Spectral theorem, inner products and adjoints/transposes: what's the relation? I only consider operators on finite-dimensional vector spaces.
I'll write down my question and explain my motivation afterwards:

The spectral theorem relates diagonalizability, which is a purely algebraic notion, with adjoints, which requires inner products. Why is that so? Is there a non-complex/real version of the spectral theorem?


Consider the following version of the Spectral Theorem:

Spectral Theorem: Every self-adjoint operator on a finite-dimensional (complex) inner product space admits a basis consisting of eigenvectors ("eigenbasis")

I am teaching Linear Algebra for the first time, so I am revisiting lots of concepts I studied several years ago, and just got to the Spectral Theorem. So this is a little funny, since "diagonalizability"/existence of an eigenbasis does not relate directly to inner products in any obvious manner.
Yes, I understand the point that self-adjointness of an operator $A$ takes in the proof: Every $A$-invariant subspace has an $A$-invariant complement. A similar statement holds for normal operators and eigenspaces.
But the point seems to be that it just so happens that a condition related to inner product implies in a condition related to invariant subspaces, and it is not clear to me why that is so from a non-purely formal perspective.
So that got me thinking: How would one be able to get a spectral theorem for non-complex/real spaces? The more I think the more I convince myself the condition needs to deal with some sort of transpose. But the problem is that transposes do not make much sense in general, and this is also another point: Inner products seem to just-so-happen allow us to define adjoints/transposes of operators.
The point seems to be that, in general, transposes "live" on dual spaces, whereas Riesz representation allows us to go back to the level of the original spaces.
So I would imagine the abstract version of the Spectral Theorem (if there is one) would need a condition relating an operator $T\colon V\to V$ and its formal transpose $T'\colon V'\to V'$, perhaps passing to the bidual if necessary (as this is naturally isomorphic to the ground space), but I can't find any possible formula involving both $T$ and $T'$.
 A: There are a few ways one could go with this question, but I will focus on the following.
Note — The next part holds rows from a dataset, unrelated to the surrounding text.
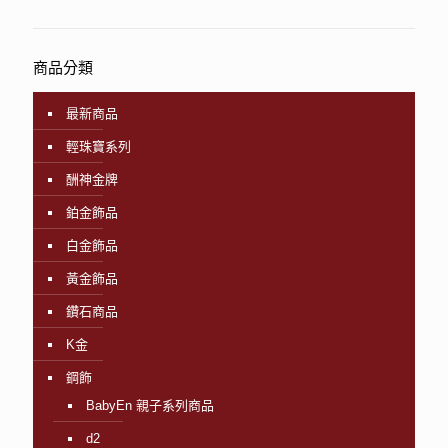
商品分類
最新商品
輕珠寶系列
酬神金牌
鉑金飾品
白金飾品
黃金飾品
鑽石商品
K金
鋼飾
BabyEn 親子系列商品
d2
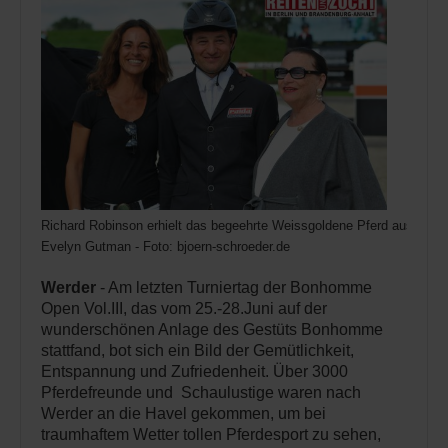
Richard Robinson erhielt das begeehrte Weissgoldene Pferd aus den
Evelyn Gutman - Foto: bjoern-schroeder.de
Werder
- Am letzten Turniertag der Bonhomme
Open Vol.III, das vom 25.-28.Juni auf der
wunderschönen Anlage des Gestüts Bonhomme
stattfand, bot sich ein Bild der Gemütlichkeit,
Entspannung und Zufriedenheit. Über 3000
Pferdefreunde und Schaulustige waren nach
Werder an die Havel gekommen, um bei
traumhaftem Wetter tollen Pferdesport zu sehen,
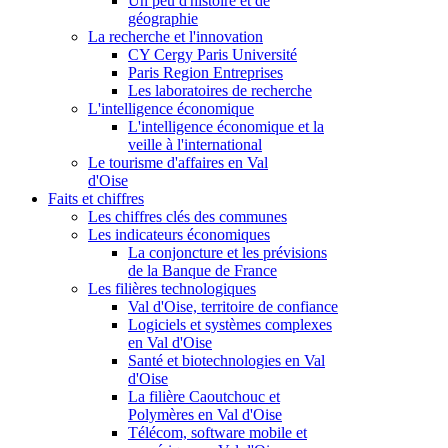
Un peu d'histoire et de
géographie
La recherche et l'innovation
CY Cergy Paris Université
Paris Region Entreprises
Les laboratoires de recherche
L'intelligence économique
L'intelligence économique et la
veille à l'international
Le tourisme d'affaires en Val
d'Oise
Faits et chiffres
Les chiffres clés des communes
Les indicateurs économiques
La conjoncture et les prévisions
de la Banque de France
Les filières technologiques
Val d'Oise, territoire de confiance
Logiciels et systèmes complexes
en Val d'Oise
Santé et biotechnologies en Val
d'Oise
La filière Caoutchouc et
Polymères en Val d'Oise
Télécom, software mobile et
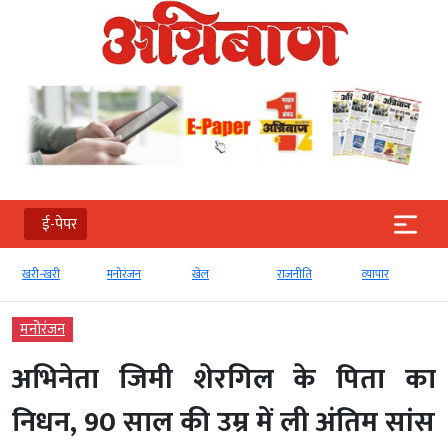
ई-पेपर
खरी-खरी
मनोरंजन
खेल
राजनीति
व्‍यापार
मनोरंजन
अभिनेता जिमी शेरगिल के पिता का
निधन, 90 साल की उम्र में ली अंतिम सांस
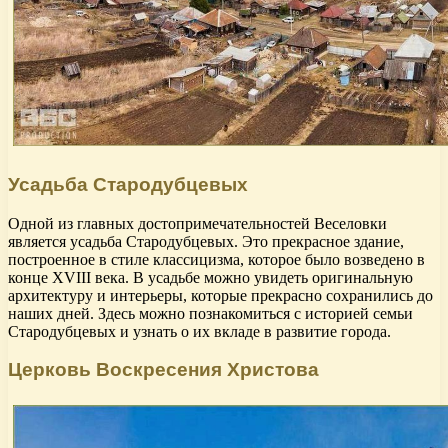
Усадьба Стародубцевых
Одной из главных достопримечательностей Веселовки
является усадьба Стародубцевых. Это прекрасное здание,
построенное в стиле классицизма, которое было возведено в
конце XVIII века. В усадьбе можно увидеть оригинальную
архитектуру и интерьеры, которые прекрасно сохранились до
наших дней. Здесь можно познакомиться с историей семьи
Стародубцевых и узнать о их вкладе в развитие города.
Церковь Воскресения Христова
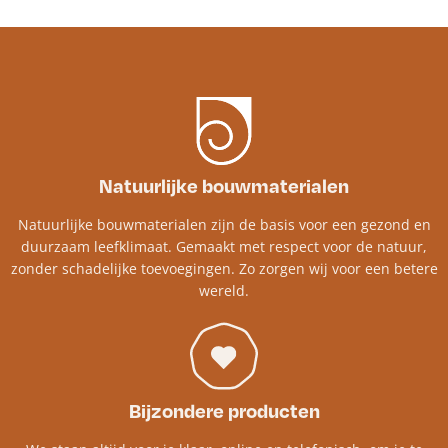
Natuurlijke bouwmaterialen
Natuurlijke bouwmaterialen zijn de basis voor een gezond en
duurzaam leefklimaat. Gemaakt met respect voor de natuur,
zonder schadelijke toevoegingen. Zo zorgen wij voor een betere
wereld.
Bijzondere producten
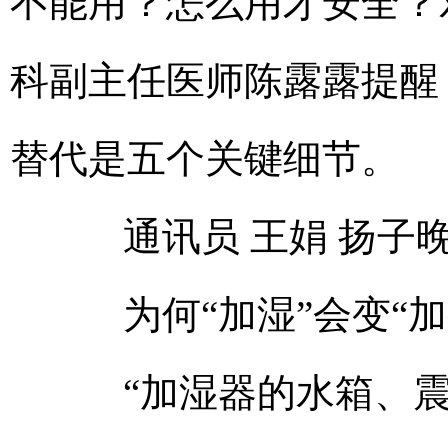
不能用？怎么用才安全？
科副主任医师陈露露提醒
替代是五个关键细节。
通讯员 王娟 扬子晚
为何“加湿”会变“加
“加湿器的水箱、震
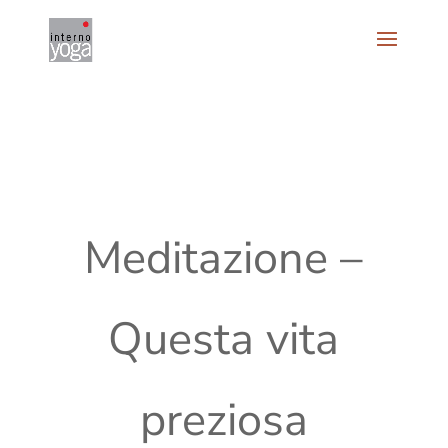
Meditazione –
Questa vita
preziosa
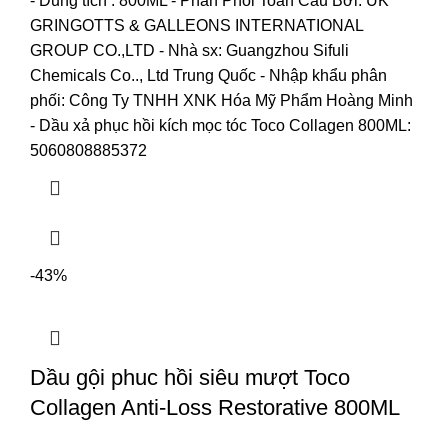
- Dung tích : 800ML
- Phân Phối Toàn Cầu Bởi: UK
GRINGOTTS & GALLEONS INTERNATIONAL
GROUP CO.,LTD
- Nhà sx: Guangzhou Sifuli
Chemicals Co.., Ltd Trung Quốc
- Nhập khẩu phân
phối: Công Ty TNHH XNK Hóa Mỹ Phẩm Hoàng Minh
- Dầu xả phục hồi kích mọc tóc Toco Collagen 800ML:
5060808885372
-43%
Dầu gội phuc hồi siêu mượt Toco
Collagen Anti-Loss Restorative 800ML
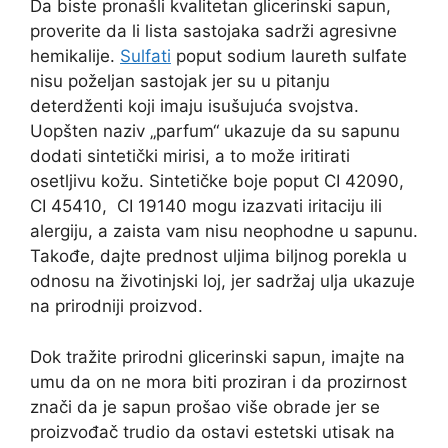
Da biste pronašli kvalitetan glicerinski sapun,
proverite da li lista sastojaka sadrži agresivne
hemikalije.
Sulfati
poput sodium laureth sulfate
nisu poželjan sastojak jer su u pitanju
deterdženti koji imaju isušujuća svojstva.
Uopšten naziv „parfum“ ukazuje da su sapunu
dodati sintetički mirisi, a to može iritirati
osetljivu kožu. Sintetičke boje poput CI 42090,
CI 45410, CI 19140 mogu izazvati iritaciju ili
alergiju, a zaista vam nisu neophodne u sapunu.
Takođe, dajte prednost uljima biljnog porekla u
odnosu na životinjski loj, jer sadržaj ulja ukazuje
na prirodniji proizvod.
Dok tražite prirodni glicerinski sapun, imajte na
umu da on ne mora biti proziran i da prozirnost
znači da je sapun prošao više obrade jer se
proizvođač trudio da ostavi estetski utisak na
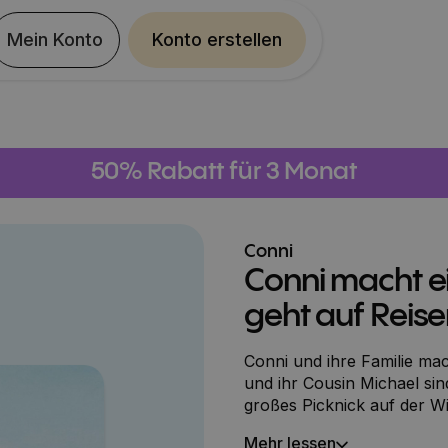
Mein Konto
Konto erstellen
50% Rabatt für 3 Monat
Conni
Conni macht ei
geht auf Reis
Conni und ihre Familie m
und ihr Cousin Michael sin
großes Picknick auf der W
ist ein richtig schöner Aus
Mehr lessen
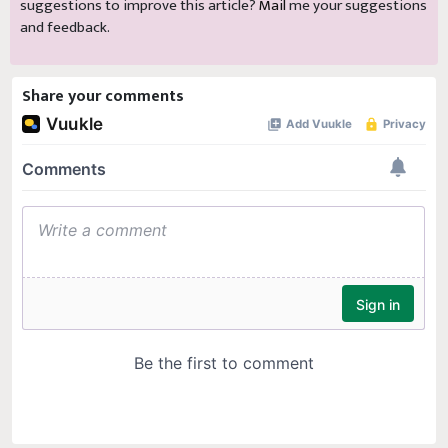
suggestions to improve this article?
Mail
me your suggestions
and feedback.
Share your comments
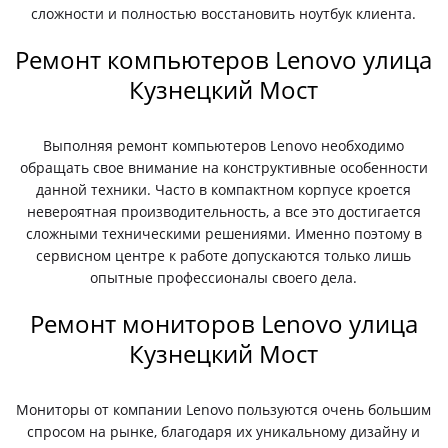
сложности и полностью восстановить ноутбук клиента.
Ремонт компьютеров Lenovo улица
Кузнецкий Мост
Выполняя ремонт компьютеров Lenovo необходимо
обращать свое внимание на конструктивные особенности
данной техники. Часто в компактном корпусе кроется
невероятная производительность, а все это достигается
сложными техническими решениями. Именно поэтому в
сервисном центре к работе допускаются только лишь
опытные профессионалы своего дела.
Ремонт мониторов Lenovo улица
Кузнецкий Мост
Мониторы от компании Lenovo пользуются очень большим
спросом на рынке, благодаря их уникальному дизайну и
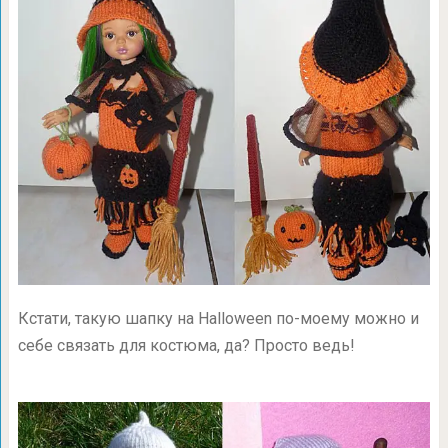
Кстати, такую шапку на Halloween по-моему можно и
себе связать для костюма, да? Просто ведь!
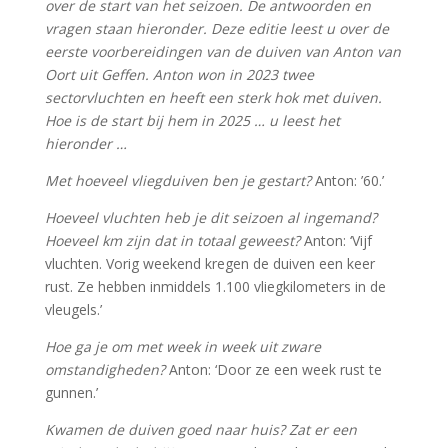
over de start van het seizoen. De antwoorden en
vragen staan hieronder. Deze editie leest u over de
eerste voorbereidingen van de duiven van Anton van
Oort uit Geffen. Anton won in 2023 twee
sectorvluchten en heeft een sterk hok met duiven.
Hoe is de start bij hem in 2025 … u leest het
hieronder …
Met hoeveel vliegduiven ben je gestart?
Anton: ’60.’
Hoeveel vluchten heb je dit seizoen al ingemand?
Hoeveel km zijn dat in totaal geweest?
Anton: ‘Vijf
vluchten. Vorig weekend kregen de duiven een keer
rust. Ze hebben inmiddels 1.100 vliegkilometers in de
vleugels.’
Hoe ga je om met week in week uit zware
omstandigheden?
Anton: ‘Door ze een week rust te
gunnen.’
Kwamen de duiven goed naar huis? Zat er een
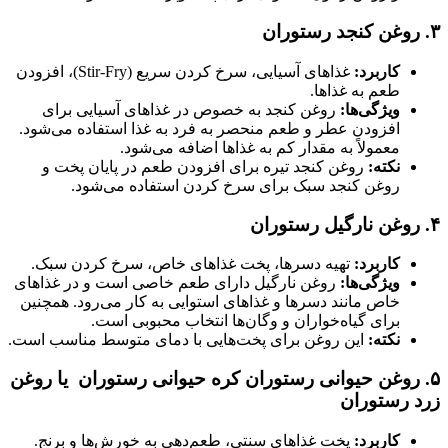
۳.
روغن کنجد رستوران
کاربرد:
غذاهای آسیایی، سرخ کردن سریع (Stir-Fry)، افزودن
طعم به غذاها.
ویژگی‌ها:
روغن کنجد به خصوص در غذاهای آسیایی برای
افزودن عطر و طعم منحصر به فرد به غذا استفاده می‌شود.
معمولاً به مقدار کم به غذاها اضافه می‌شود.
نکته:
روغن کنجد تیره برای افزودن طعم در پایان پخت و
روغن کنجد سبک برای سرخ کردن استفاده می‌شود.
۴.
روغن نارگیل رستوران
کاربرد:
تهیه دسرها، پخت غذاهای خاص، سرخ کردن سبک.
ویژگی‌ها:
روغن نارگیل دارای طعم خاصی است و در غذاهای
خاص مانند دسرها و غذاهای استوایی به کار می‌رود. همچنین
برای گیاه‌خواران و وگان‌ها انتخاب محبوبی است.
نکته:
این روغن برای پخت‌هایی با دمای متوسط مناسب است.
۵.
روغن حیوانی رستوران کره حیوانی رستوران یا روغن
زرد رستوران
کاربرد:
پخت غذاهای سنتی، طعم‌دهی به خورش‌ها و برنج.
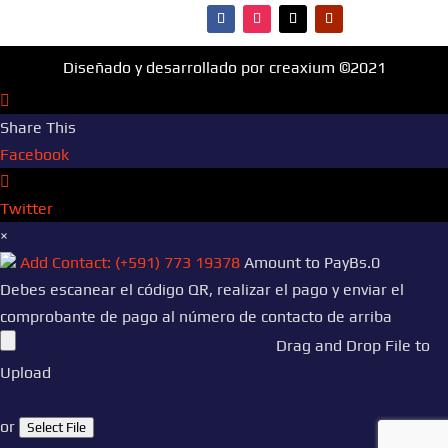
Diseñado y desarrollado por creaxium ©2021
Share This
Facebook
Twitter
×
Add Contact: (+591) 773 19378
Amount to Pay
Bs.
0
Debes escanear el código QR, realizar el pago y enviar el
comprobante de pago al número de contacto de arriba
Drag and Drop File to
Upload
or
Select File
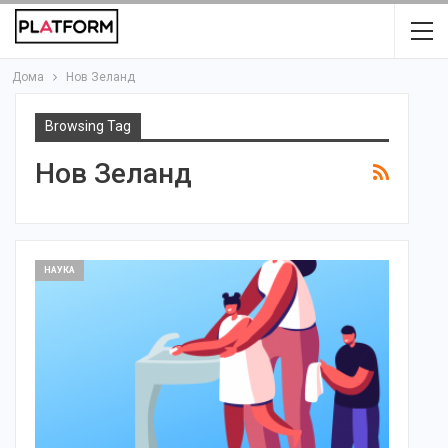
Дома
Нов Зеланд
Browsing Tag
Нов Зеланд
НАУКА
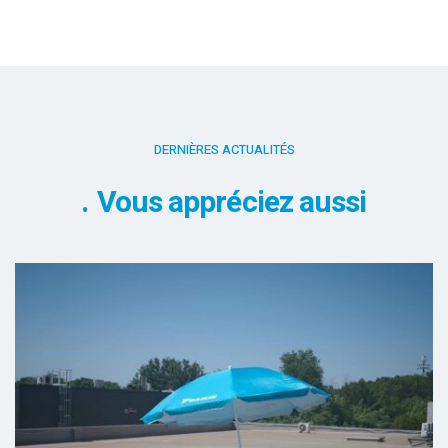
DERNIÈRES ACTUALITÉS
Vous appréciez aussi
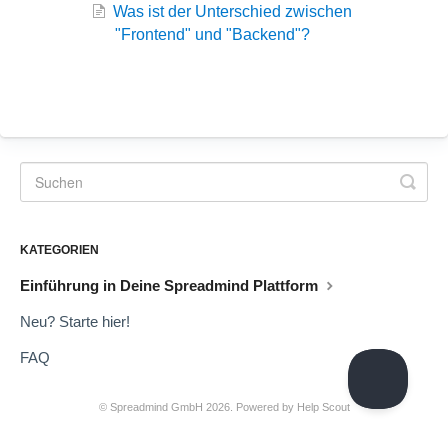
Was ist der Unterschied zwischen
"Frontend" und "Backend"?
KATEGORIEN
Einführung in Deine Spreadmind Plattform
Neu? Starte hier!
FAQ
©
Spreadmind GmbH
2026.
Powered by
Help Scout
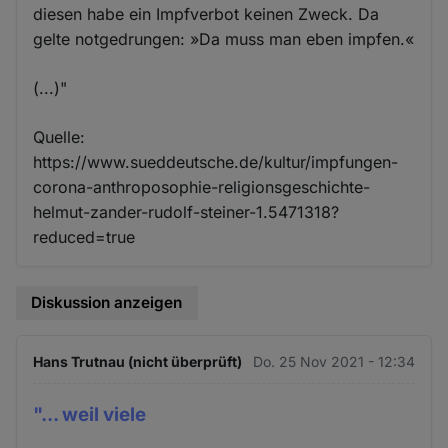
diesen habe ein Impfverbot keinen Zweck. Da
gelte notgedrungen: »Da muss man eben impfen.«
(...)"
Quelle:
https://www.sueddeutsche.de/kultur/impfungen-
corona-anthroposophie-religionsgeschichte-
helmut-zander-rudolf-steiner-1.5471318?
reduced=true
Diskussion anzeigen
Hans Trutnau (nicht überprüft)
Do. 25 Nov 2021 - 12:34
"... weil viele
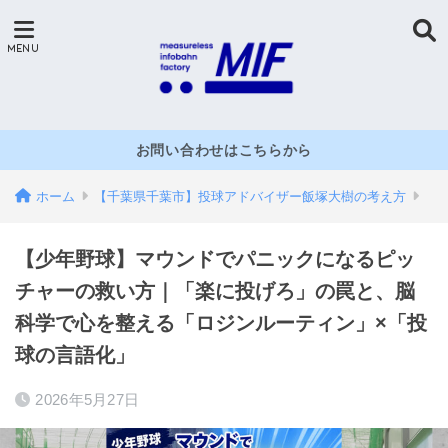
お問い合わせはこちらから
ホーム
【千葉県千葉市】投球アドバイザー飯塚大樹の考え方
【少年野球】マウンドでパニックになるピッ
チャーの救い方｜「楽に投げろ」の罠と、脳
科学で心を整える「ロジンルーティン」×「投
球の言語化」
2026年5月27日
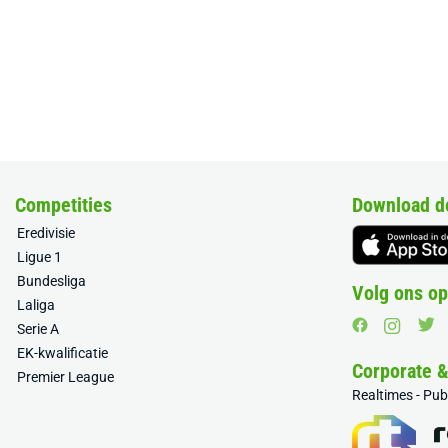
Competities
Download d
Eredivisie
Ligue 1
Bundesliga
Volg ons op
Laliga
Serie A
EK-kwalificatie
Corporate 
Premier League
Realtimes - Pu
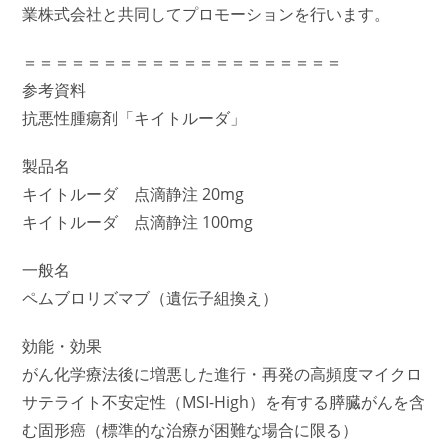
業株式会社と共同してプロモーションを行います。
＝＝＝＝＝＝＝＝＝＝＝＝＝＝＝＝＝＝＝＝
参考資料
抗悪性腫瘍剤「キイトルーダ」
製品名
キイトルーダ 点滴静注 20mg
キイトルーダ 点滴静注 100mg
一般名
ペムブロリズマブ（遺伝子組換え）
効能・効果
がん化学療法後に増悪した進行・再発の高頻度マイクロ
サテライト不安定性（MSI-High）を有する膵臓がんを含
む固形癌（標準的な治療が困難な場合に限る）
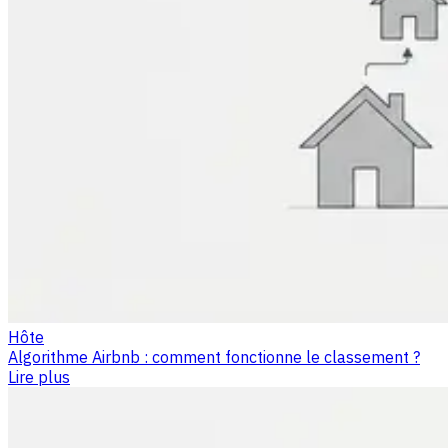
Hôte
Algorithme Airbnb : comment fonctionne le classement ?
Lire plus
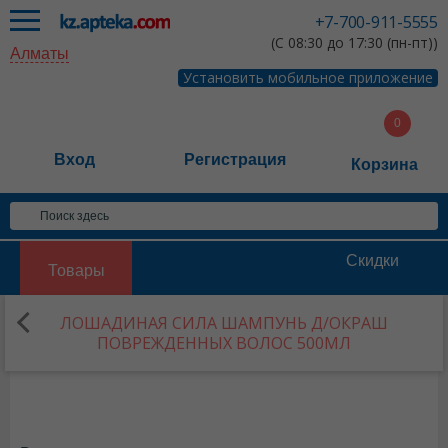
+7-700-911-5555
(С 08:30 до 17:30 (пн-пт))
Алматы
Установить мобильное приложение
Вход
Регистрация
Корзина
Скидки
Товары
ЛОШАДИНАЯ СИЛА ШАМПУНЬ Д/ОКРАШ
ПОВРЕЖДЕННЫХ ВОЛОС 500МЛ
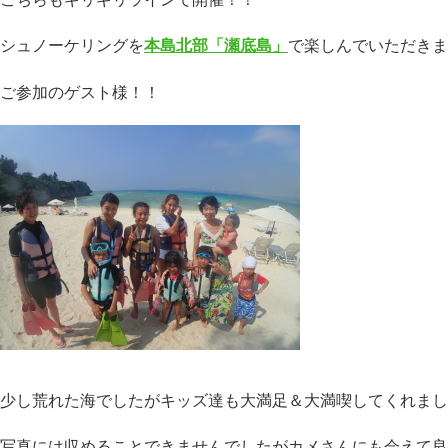
シュノーケリングを
本島北部「瀬底島」
で楽しんでいただきま
ご参加のゲスト様！！
少し荒れた海でしたがキッズ達も大満足＆大満喫してくれまし
写真には収めることできませんでしたがカメさんにも会えて良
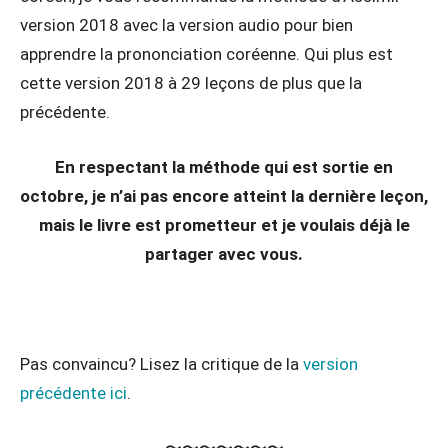
version 2018 avec la version audio pour bien
apprendre la prononciation coréenne. Qui plus est
cette version 2018 à 29 leçons de plus que la
précédente.
En respectant la méthode qui est sortie en
octobre, je n’ai pas encore atteint la dernière leçon,
mais le livre est prometteur et je voulais déjà le
partager avec vous.
Pas convaincu? Lisez la critique de la
version
précédente ici
.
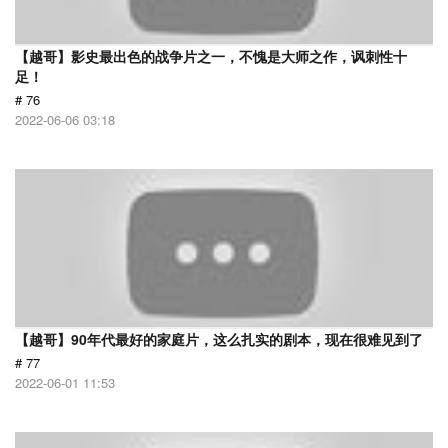
【越哥】影史最出色的战争片之一，不愧是大师之作，讽刺性十
足！
# 76
2022-06-06 03:18
【越哥】90年代最好的家庭片，这么扎实的剧本，现在很难见到了
# 77
2022-06-01 11:53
Is there a satisfying explanation how the "geometric" property of a transformation (being self-adjoint or normal) ensures the "algebraic" property that each invariant subspace has an invariant complement?

First, let's consider normality and the complex version of the spectral theorem.
Let $\langle \cdot, \cdot \rangle$ denote our inner product. The statement that $A:V \to V$ is normal means that $A^*A = AA^*$. As it turns out, this is equivalent to the statement that for all $x \in V$, we have
$$
\|Ax\|^2 = \langle Ax, Ax \rangle = \langle A^*x, A^*x \rangle = \|A^*x\|^2.
$$
If you haven't seen this characterization before, you might find coming up with a proof to be an engaging exercise. This property ensures that $(A - \lambda I)$ and $(A - \lambda I)^*$ have the same kernel. After all, it is easy to see that $(A - \lambda I)$ is normal, and it follows that $\|(A - \lambda I)x\| = 0 \iff \|(A - \lambda I)^*x\| = 0$.
With that established, we can see the algebraic property as follows. We note that every non-zero $A$-invariant subspace contains an eigenspace associated with some eigenvalue $\lambda$; that is, the (subspaces of) eigenspaces are the minimal invariant subspaces. We see that each eigenspace has an invariant complement since
$$
\ker(A - \lambda I) = \ker([A - \lambda I]^*) = \operatorname{im}(A - \lambda I)^\perp.
$$
Note that $\operatorname{im}(T)^0 = \ker(T^*)$ usually relates invariant subspaces of a transformation to the invariant subspaces of its dual. However, the normality condition (defined relative to an inner product) means that we now have a relation between two invariant subspaces of $T$.
Because eigenspaces have invariant complements, it follows that all invariant subspace have invariant complements. First of all, note that all subspaces of an eigenspace are invariant, which means that subspaces of eigenspaces will also have invariant complements (since we can combine the complement of the subspace within the eigenspace with the complement to the eigenspace as a whole).
From there, note if $U,W$ are subspaces with respective complements $P,Q$, then $U + W$ will have complement $P \cap Q$.
With the complex version of the spectral theorem addressed, the condition of being self-adjoint can be characterized as "normal with real eigenvalues", which lets us arrive at the same result for the same invariant subspace properties in the real version of the spectral theorem.